1. I mentioned some weeks ago that Massachusetts Gov. Mitt Romney, a likely Republican president candidate in '08, might have problems with evangelical Christian voters who are suspicious about his Mormon faith. (Many of them view Mormonism as a cult.) Now it appears that Romney is acknowledging this danger to his ambitions.
He seems to be preparing the ground for a speech patterned after the 1960 John F. Kennedy speech about his Catholicism. Romney says: "I think if I decided to go national that there will probably be a time when people will ask questions, and it will be about my faith, and I'll have the opportunity to talk about the role of religion in our society and in the leadership of our nation."
There's no indication why Romney is acknowledging this issue now, but I bet Robert Novak has something to do with it. Novak, the conservative columnist, who is often dismissed by the left as "the prince of darkness," but the guy has good conservative sources, and those sources have been sounding the alarm on Romney. Here's what Novak wrote last week:
"Prominent, respectable Evangelical Christians have told me, not for quotation, that millions of their co-religionists cannot and will not vote for Romney for president solely because he is a member of the Church of Jesus Christ of Latter-day Saints. If Romney is nominated and their abstention results in the election of Hillary Rodham Clinton, that's just too bad. The evangelicals are adamant, saying there is no way Romney can win them over. "
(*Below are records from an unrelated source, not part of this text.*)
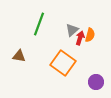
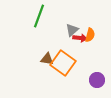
green line: moved 8 px up
red arrow: rotated 80 degrees clockwise
brown triangle: moved 28 px right, 3 px down
purple circle: moved 1 px right, 2 px up
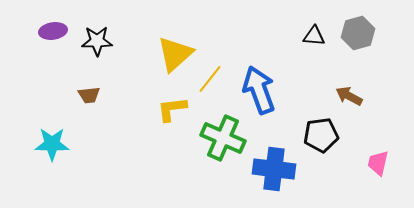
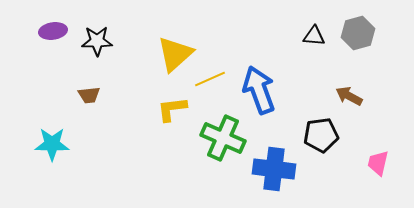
yellow line: rotated 28 degrees clockwise
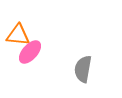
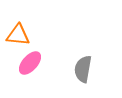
pink ellipse: moved 11 px down
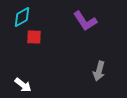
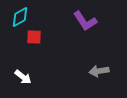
cyan diamond: moved 2 px left
gray arrow: rotated 66 degrees clockwise
white arrow: moved 8 px up
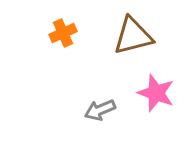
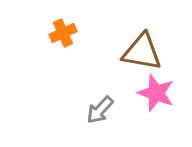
brown triangle: moved 9 px right, 16 px down; rotated 24 degrees clockwise
gray arrow: rotated 24 degrees counterclockwise
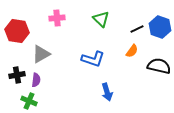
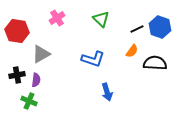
pink cross: rotated 28 degrees counterclockwise
black semicircle: moved 4 px left, 3 px up; rotated 10 degrees counterclockwise
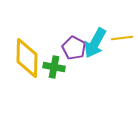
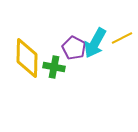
yellow line: rotated 20 degrees counterclockwise
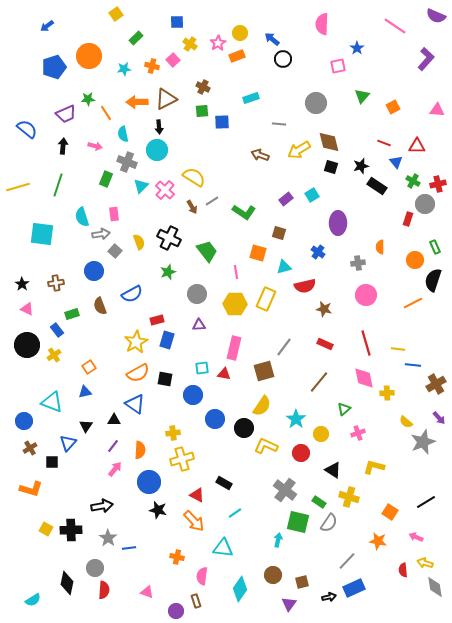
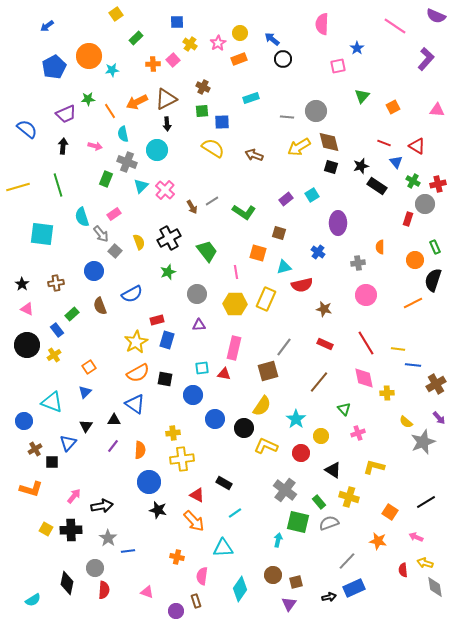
orange rectangle at (237, 56): moved 2 px right, 3 px down
orange cross at (152, 66): moved 1 px right, 2 px up; rotated 16 degrees counterclockwise
blue pentagon at (54, 67): rotated 10 degrees counterclockwise
cyan star at (124, 69): moved 12 px left, 1 px down
orange arrow at (137, 102): rotated 25 degrees counterclockwise
gray circle at (316, 103): moved 8 px down
orange line at (106, 113): moved 4 px right, 2 px up
gray line at (279, 124): moved 8 px right, 7 px up
black arrow at (159, 127): moved 8 px right, 3 px up
red triangle at (417, 146): rotated 30 degrees clockwise
yellow arrow at (299, 150): moved 3 px up
brown arrow at (260, 155): moved 6 px left
yellow semicircle at (194, 177): moved 19 px right, 29 px up
green line at (58, 185): rotated 35 degrees counterclockwise
pink rectangle at (114, 214): rotated 64 degrees clockwise
gray arrow at (101, 234): rotated 60 degrees clockwise
black cross at (169, 238): rotated 35 degrees clockwise
red semicircle at (305, 286): moved 3 px left, 1 px up
green rectangle at (72, 314): rotated 24 degrees counterclockwise
red line at (366, 343): rotated 15 degrees counterclockwise
brown square at (264, 371): moved 4 px right
blue triangle at (85, 392): rotated 32 degrees counterclockwise
green triangle at (344, 409): rotated 32 degrees counterclockwise
yellow circle at (321, 434): moved 2 px down
brown cross at (30, 448): moved 5 px right, 1 px down
yellow cross at (182, 459): rotated 10 degrees clockwise
pink arrow at (115, 469): moved 41 px left, 27 px down
green rectangle at (319, 502): rotated 16 degrees clockwise
gray semicircle at (329, 523): rotated 144 degrees counterclockwise
blue line at (129, 548): moved 1 px left, 3 px down
cyan triangle at (223, 548): rotated 10 degrees counterclockwise
brown square at (302, 582): moved 6 px left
Romney, at the very least, understands that he needs to neutralize their hostility if he expects to survive crucial early primary tests in Iowa and South Carolina. Christian conservatives vote heavily in those two GOP contests.
2. Much attention has been paid lately (by me, as well) to the military generals who have been assailing Donald Rumsfeld and the war. But, lest we forget, they were preceded by others. Take, for instance, retired Lt. Gen. William Odom, who also ran the National Security Agency for Ronald Reagan.
Odom has a piece in the new issue of Foreign Policy magazine, entitled, "Cut and Run? You Bet." Among his arguments: "Only with a rapid withdrawal from Iraq will Washington regain diplomatic and military mobility. Tied down like Gulliver in the sands of Mesopotamia, we simply cannot attract the diplomatic and military cooperation necessary to win the real battle against terror. Getting out of Iraq is the precondition for any improvement."
Perhaps the White House can find a way to shrug off this Reaganite military man by tying him to Cindy Sheehan or the "angry left."
3. Another congressional Democrat, William Jefferson of Louisiana, is undercutting his party's attempts to link the GOP to "a culture of corruption." A business executive has pleaded guilty to charges of bribing Jefferson, starting in 2001. The New York Times contends today that the current federal probe of Jefferson "has given Republican leaders an opportunity to try to divert public attention from recent federal corruption investigations involving House and Senate Republicans and their ties to corporate lobbyists."
Can't argue with that.
On the other hand, maybe this corruption stuff is just inside baseball to most voters; in the '06 congressional election, they may be more focused on issues like Iraq and gas prices. And, concerning the latter, nonpartisan analyst Charlie Cook made an interesting point the other day. He said that high gas prices might hurt the GOP big time, because it's a matter of demographics:
"Studies show that voters in Bush-friendly red states drive significantly more miles each month than those in blue states, and it's a pretty logical assumption that gasoline usage is much greater in the predominately suburban, rural and small town congressional districts most often represented by Republicans, than in more compact, urban districts usually held by Democrats. That means the longer gasoline prices remain high, the worse it will be for GOP candidates."
4. Just a teaser for my weekend piece on Joe Lieberman: The antiwar liberals up here are mighty ticked off at the guy for his unapologetic embrace of President Bush's Iraq mission. And he's being pecked to bits by the liberal Connecticut bloggers.
I'm skeptical that they actually will drum him out of the party in the August primary -- my home state, after all, is known as The Land of Steady Habits -- and replace him on the November ticket with cable TV entrepeneur Ned Lamont (who is affluent, articulate, and outspokenly antiwar), but it's entirely possible that they will embarrass him. This is one situation that bears watching.
Did I say Connecticut is my home state? It is. I was a guest on a Hartford talk show yesterday, talking about Lieberman, and I took calls from drive-time listeners. One caller screeched: "So you come to town and you don't even call me??" It turned out to be my cousin.
As Thomas Wolfe said, You can't go home again.